WORK REQUIRED: Print the entries below exactly as they appear, from the first line up to and including the line with "notas técnicas da RTC ou mesmo colar o XML". Do not print any pictures.
*** Opening of EXCERPTED RECORDS ***
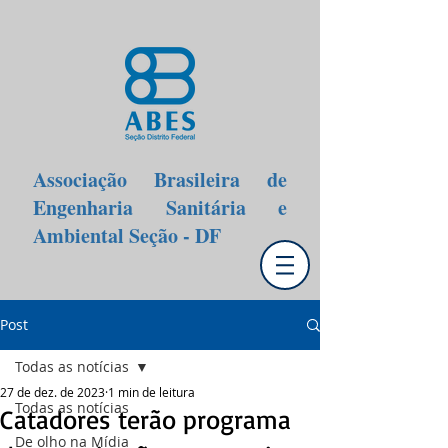
Associação Brasileira de
Engenharia Sanitária e
Ambiental Seção - DF
Post
Todas as notícias
27 de dez. de 2023
1 min de leitura
Todas as notícias
Catadores terão programa
De olho na Mídia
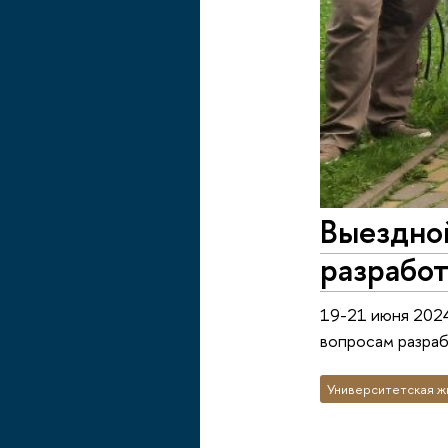
Выездно
разрабо
19-21 июня 2024
вопросам разраб
Университетская ж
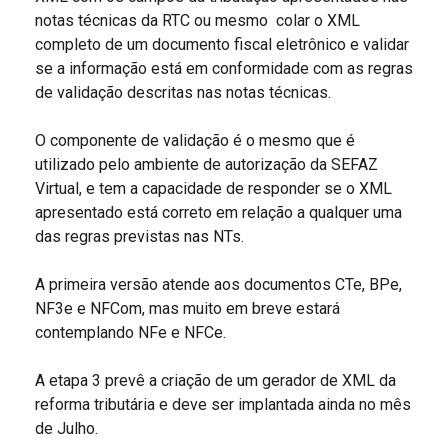
notas técnicas da RTC ou mesmo colar o XML
completo de um documento fiscal eletrônico e validar
se a informação está em conformidade com as regras
de validação descritas nas notas técnicas.
O componente de validação é o mesmo que é
utilizado pelo ambiente de autorização da SEFAZ
Virtual, e tem a capacidade de responder se o XML
apresentado está correto em relação a qualquer uma
das regras previstas nas NTs.
A primeira versão atende aos documentos CTe, BPe,
NF3e e NFCom, mas muito em breve estará
contemplando NFe e NFCe.
A etapa 3 prevê a criação de um gerador de XML da
reforma tributária e deve ser implantada ainda no mês
de Julho.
*** Close of EXCERPTED RECORDS ***
YOUR SOLUTION:
Associação Brasileira de
Engenharia Sanitária e
Ambiental Seção - DF
Post
Todas as notícias
27 de dez. de 2023
1 min de leitura
Todas as notícias
Catadores terão programa
De olho na Mídia
Выездно
разрабо
19-21 июня 2024
вопросам разраб
Университетская ж
notas técnicas da RTC ou mesmo colar o XML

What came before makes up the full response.